Stored data entries
"""

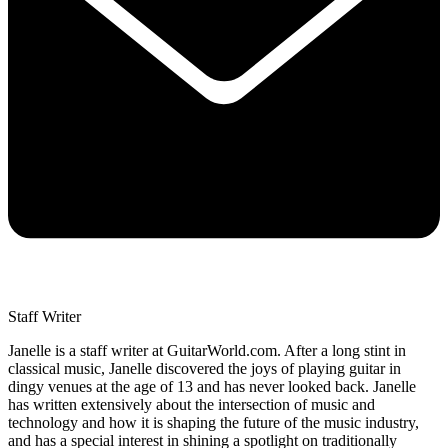
Staff Writer
Janelle is a staff writer at GuitarWorld.com. After a long stint in
classical music, Janelle discovered the joys of playing guitar in
dingy venues at the age of 13 and has never looked back. Janelle
has written extensively about the intersection of music and
technology and how it is shaping the future of the music industry,
and has a special interest in shining a spotlight on traditionally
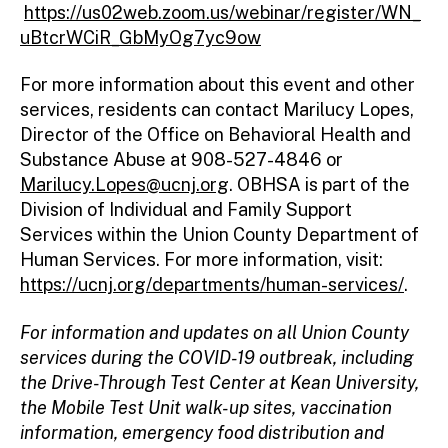
https://us02web.zoom.us/webinar/register/WN_
uBtcrWCiR_GbMyOg7yc9ow
For more information about this event and other
services, residents can contact Marilucy Lopes,
Director of the Office on Behavioral Health and
Substance Abuse at 908-527-4846 or
Marilucy.Lopes@ucnj.org
. OBHSA is part of the
Division of Individual and Family Support
Services within the Union County Department of
Human Services. For more information, visit:
https://ucnj.org/departments/human-services/
.
For information and updates on all Union County
services during the COVID-19 outbreak, including
the Drive-Through Test Center at Kean University,
the Mobile Test Unit walk-up sites, vaccination
information, emergency food distribution and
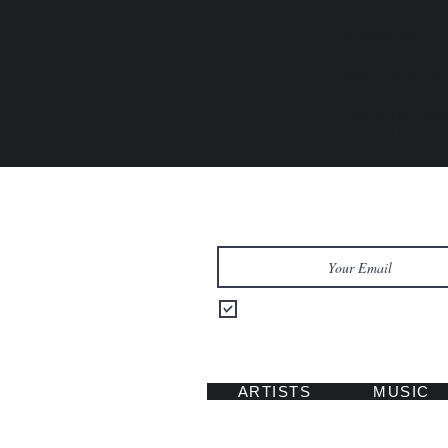
meditations. Eac
bringing clarity
mantras and med
own creative sour
Practice them to
choose the medi
believe the diff
Let's Keep in Touch
Send me updates on music, tours
ARTISTS
MUSIC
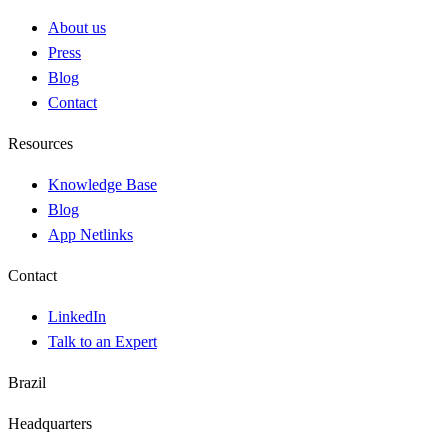
About us
Press
Blog
Contact
Resources
Knowledge Base
Blog
App Netlinks
Contact
LinkedIn
Talk to an Expert
Brazil
Headquarters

"""

Exercise description
Nothing but the lines from the one holding "services during the" to the end of the entries above should be echoed, exactly and with both ends included; omit the pictures.

Solution
services during the COVID-19 outbreak, including
the Drive-Through Test Center at Kean University,
the Mobile Test Unit walk-up sites, vaccination
information, emergency food distribution and
meditations. Eac
bringing clarity
mantras and med
own creative sour
Practice them to
choose the medi
believe the diff
Let's Keep in Touch
Send me updates on music, tours
ARTISTS
MUSIC
About us
Press
Blog
Contact
Resources
Knowledge Base
Blog
App Netlinks
Contact
LinkedIn
Talk to an Expert
Brazil
Headquarters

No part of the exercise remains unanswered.